26
février 2020
Les engins spatiaux se posent l’un après l’autre, telle une noria dépourvue de sens. En point fixe devant les portes coulissantes tu attends, comme tant d’autres fois déjà, à chaque ouverture la possibilité et l’espérance que ce soit elle mais non, ces gens sont trop bronzés, ils arrivent de La Réunion ou de Pointe-à-Pitre. Beaucoup de Blancs bronzés. Une expression au-delà de la fatigue sur le visage, dans le corps, quelque chose de blasé, comme s’ils ne venaient pas de traverser un océan, comme s’il n’y avait que des soucis qui les attendaient.
Enfin Lucia et son fils, ô comme ils sont uniques ! Ils n’ont pas dormi de la nuit, ils ont même gardé les yeux ouverts durant la descente, deux mille mètres de nuages épais. Ils ne râlent pas quand il s’agit de retrouver la voiture, garée à un emplacement jumeau de celui où elle ne se trouve pas. Ils se réjouissent même de voir tomber la pluie, leur première pluie depuis des mois puisqu’au Canada ne tombe que de la neige. Toi, tu regardes les gouttes prendre du volume et ralentir un peu leur chute, il se pourrait que cette pluie devienne ta première neige depuis un an.

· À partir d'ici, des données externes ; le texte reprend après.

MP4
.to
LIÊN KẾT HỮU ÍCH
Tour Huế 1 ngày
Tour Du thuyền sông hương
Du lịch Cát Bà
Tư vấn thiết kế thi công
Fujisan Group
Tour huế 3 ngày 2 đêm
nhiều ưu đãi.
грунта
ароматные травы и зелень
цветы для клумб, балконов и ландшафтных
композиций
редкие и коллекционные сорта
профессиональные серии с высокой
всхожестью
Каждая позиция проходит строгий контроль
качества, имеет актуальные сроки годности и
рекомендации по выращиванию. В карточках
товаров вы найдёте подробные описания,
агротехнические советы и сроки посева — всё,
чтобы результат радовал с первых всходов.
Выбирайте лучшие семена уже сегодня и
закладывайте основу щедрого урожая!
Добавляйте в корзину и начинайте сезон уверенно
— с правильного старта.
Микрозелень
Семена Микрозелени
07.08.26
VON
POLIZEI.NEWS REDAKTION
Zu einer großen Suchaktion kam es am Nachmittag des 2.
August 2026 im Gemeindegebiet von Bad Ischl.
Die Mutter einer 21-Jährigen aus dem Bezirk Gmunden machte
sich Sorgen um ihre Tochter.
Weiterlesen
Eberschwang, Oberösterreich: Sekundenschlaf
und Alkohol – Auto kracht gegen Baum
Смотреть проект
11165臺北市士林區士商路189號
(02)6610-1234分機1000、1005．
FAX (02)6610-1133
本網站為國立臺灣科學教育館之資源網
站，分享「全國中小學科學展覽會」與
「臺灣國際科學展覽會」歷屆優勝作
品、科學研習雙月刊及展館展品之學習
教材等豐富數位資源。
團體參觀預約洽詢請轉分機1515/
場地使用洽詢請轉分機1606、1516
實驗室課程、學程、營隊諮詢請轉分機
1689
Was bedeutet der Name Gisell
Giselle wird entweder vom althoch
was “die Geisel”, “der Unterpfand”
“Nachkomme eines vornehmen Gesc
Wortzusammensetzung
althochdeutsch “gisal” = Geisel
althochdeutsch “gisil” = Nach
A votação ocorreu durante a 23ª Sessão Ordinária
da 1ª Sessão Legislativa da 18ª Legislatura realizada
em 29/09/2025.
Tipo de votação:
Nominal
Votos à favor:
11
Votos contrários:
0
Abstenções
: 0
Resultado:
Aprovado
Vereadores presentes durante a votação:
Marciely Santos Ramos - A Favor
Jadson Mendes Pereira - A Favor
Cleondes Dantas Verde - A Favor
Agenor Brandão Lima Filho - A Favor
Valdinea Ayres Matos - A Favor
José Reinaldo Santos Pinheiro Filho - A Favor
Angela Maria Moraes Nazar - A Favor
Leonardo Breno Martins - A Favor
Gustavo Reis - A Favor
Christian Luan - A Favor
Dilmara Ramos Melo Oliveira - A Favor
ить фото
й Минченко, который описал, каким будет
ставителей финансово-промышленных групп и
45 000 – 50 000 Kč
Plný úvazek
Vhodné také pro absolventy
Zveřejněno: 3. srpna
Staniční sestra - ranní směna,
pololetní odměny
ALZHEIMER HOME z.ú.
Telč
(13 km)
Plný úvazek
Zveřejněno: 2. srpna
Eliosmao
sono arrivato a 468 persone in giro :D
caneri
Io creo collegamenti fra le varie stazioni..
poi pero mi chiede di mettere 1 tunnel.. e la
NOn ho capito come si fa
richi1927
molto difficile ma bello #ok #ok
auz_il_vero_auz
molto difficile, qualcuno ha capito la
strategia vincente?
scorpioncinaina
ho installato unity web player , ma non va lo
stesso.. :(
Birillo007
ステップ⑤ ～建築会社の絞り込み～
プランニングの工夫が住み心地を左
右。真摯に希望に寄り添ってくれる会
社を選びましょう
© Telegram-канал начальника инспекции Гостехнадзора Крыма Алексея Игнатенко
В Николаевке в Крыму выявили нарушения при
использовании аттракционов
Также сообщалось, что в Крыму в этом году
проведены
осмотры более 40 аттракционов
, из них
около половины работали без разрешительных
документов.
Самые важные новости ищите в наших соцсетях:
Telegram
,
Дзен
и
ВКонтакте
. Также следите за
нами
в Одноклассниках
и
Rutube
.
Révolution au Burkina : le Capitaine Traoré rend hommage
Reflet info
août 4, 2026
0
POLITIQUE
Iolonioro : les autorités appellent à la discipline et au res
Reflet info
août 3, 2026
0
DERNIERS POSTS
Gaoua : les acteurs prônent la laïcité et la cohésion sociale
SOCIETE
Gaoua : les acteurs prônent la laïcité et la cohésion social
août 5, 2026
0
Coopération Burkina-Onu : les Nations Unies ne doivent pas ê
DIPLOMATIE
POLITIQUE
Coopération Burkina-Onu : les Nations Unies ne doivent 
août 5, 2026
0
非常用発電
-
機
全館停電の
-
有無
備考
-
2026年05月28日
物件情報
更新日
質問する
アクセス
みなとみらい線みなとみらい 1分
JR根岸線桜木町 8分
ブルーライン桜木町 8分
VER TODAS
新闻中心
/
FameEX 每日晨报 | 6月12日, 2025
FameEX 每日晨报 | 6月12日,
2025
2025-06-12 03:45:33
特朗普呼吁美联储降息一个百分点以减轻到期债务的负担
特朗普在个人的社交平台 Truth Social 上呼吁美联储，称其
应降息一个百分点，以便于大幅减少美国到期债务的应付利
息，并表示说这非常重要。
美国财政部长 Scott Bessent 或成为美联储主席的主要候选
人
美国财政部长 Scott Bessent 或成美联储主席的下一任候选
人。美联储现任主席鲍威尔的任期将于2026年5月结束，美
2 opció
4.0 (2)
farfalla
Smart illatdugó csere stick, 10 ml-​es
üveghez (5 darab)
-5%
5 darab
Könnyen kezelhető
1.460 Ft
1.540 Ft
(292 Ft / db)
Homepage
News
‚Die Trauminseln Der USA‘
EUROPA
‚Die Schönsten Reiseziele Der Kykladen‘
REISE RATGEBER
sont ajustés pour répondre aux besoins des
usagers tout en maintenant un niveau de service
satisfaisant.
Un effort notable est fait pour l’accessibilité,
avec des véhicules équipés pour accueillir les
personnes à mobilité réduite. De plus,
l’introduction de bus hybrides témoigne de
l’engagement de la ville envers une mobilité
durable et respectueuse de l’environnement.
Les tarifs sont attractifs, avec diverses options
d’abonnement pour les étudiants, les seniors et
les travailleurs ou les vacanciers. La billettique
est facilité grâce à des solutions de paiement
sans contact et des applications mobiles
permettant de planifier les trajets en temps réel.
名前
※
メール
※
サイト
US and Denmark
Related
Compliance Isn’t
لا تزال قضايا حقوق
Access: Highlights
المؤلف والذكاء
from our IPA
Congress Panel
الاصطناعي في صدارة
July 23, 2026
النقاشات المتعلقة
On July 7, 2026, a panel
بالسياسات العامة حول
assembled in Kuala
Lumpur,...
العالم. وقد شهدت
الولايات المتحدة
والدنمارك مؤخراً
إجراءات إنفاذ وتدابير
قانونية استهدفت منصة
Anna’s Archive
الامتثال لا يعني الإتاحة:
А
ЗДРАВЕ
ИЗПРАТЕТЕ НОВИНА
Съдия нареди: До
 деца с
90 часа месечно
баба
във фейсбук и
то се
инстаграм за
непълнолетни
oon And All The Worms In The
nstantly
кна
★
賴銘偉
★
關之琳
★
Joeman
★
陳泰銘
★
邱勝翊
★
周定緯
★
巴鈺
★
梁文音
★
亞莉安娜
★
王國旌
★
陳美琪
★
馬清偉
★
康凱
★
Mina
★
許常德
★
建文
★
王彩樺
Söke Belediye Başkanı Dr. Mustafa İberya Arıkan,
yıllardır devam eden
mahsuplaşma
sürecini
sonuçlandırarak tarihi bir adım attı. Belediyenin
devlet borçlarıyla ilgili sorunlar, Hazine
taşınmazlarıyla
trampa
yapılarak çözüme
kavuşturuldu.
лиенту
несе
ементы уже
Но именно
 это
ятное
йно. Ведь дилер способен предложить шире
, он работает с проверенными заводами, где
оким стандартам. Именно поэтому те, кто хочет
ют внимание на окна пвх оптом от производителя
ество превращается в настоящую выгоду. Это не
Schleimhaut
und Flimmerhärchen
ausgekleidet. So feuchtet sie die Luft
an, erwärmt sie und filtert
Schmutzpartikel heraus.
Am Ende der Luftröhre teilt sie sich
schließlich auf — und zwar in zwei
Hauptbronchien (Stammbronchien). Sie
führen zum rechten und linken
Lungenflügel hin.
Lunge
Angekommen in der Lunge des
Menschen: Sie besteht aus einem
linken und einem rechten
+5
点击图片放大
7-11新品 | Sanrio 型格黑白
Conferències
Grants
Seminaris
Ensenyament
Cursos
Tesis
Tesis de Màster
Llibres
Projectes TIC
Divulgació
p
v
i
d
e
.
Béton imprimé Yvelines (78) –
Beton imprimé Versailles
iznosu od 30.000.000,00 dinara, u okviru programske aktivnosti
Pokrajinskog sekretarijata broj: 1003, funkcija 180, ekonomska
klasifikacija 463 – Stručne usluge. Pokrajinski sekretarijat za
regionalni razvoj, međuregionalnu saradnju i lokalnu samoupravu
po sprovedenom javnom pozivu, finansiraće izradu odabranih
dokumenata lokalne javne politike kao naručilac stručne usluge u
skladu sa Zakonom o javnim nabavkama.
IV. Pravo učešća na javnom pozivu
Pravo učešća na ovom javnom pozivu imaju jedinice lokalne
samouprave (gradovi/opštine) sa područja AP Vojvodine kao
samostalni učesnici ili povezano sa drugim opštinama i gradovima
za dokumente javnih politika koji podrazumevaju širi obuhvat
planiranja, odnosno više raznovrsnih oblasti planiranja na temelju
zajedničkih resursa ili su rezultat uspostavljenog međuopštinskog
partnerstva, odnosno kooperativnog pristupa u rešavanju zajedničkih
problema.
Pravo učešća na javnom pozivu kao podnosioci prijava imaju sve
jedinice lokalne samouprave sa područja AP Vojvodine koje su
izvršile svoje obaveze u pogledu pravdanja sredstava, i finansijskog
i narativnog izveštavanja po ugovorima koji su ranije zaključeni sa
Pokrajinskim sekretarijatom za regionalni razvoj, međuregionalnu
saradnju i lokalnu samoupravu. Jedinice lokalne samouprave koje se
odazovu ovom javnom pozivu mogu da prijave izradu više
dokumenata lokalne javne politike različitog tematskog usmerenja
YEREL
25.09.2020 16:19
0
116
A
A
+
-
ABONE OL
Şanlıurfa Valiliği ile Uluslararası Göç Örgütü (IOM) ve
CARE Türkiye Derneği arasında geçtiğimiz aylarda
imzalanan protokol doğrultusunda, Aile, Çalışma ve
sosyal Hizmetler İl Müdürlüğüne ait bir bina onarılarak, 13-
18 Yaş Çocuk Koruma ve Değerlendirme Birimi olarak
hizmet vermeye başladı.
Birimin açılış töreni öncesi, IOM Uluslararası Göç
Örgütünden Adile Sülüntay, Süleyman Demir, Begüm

On se recale tant bien que mal. Quelque chose se transforme en toi ou peine à se transformer, selon que tu étais ou non pleinement heureux à l’origine. Il te semble que tu flottes dans ta peau. Trop large, tu l’habites certes mais tu ne tiens pas en place, ainsi qu’on se retourne d’un côté sur l’autre en cherchant le sommeil. Deux hivers que tu n’as pas vu Lucia et son fils – lui-même d’ailleurs ne te reconnaît pas. Ou confusément. Tu la reconnais si précisément. Se pose à nouveau, sortie de l’absence, la question de la juste distance.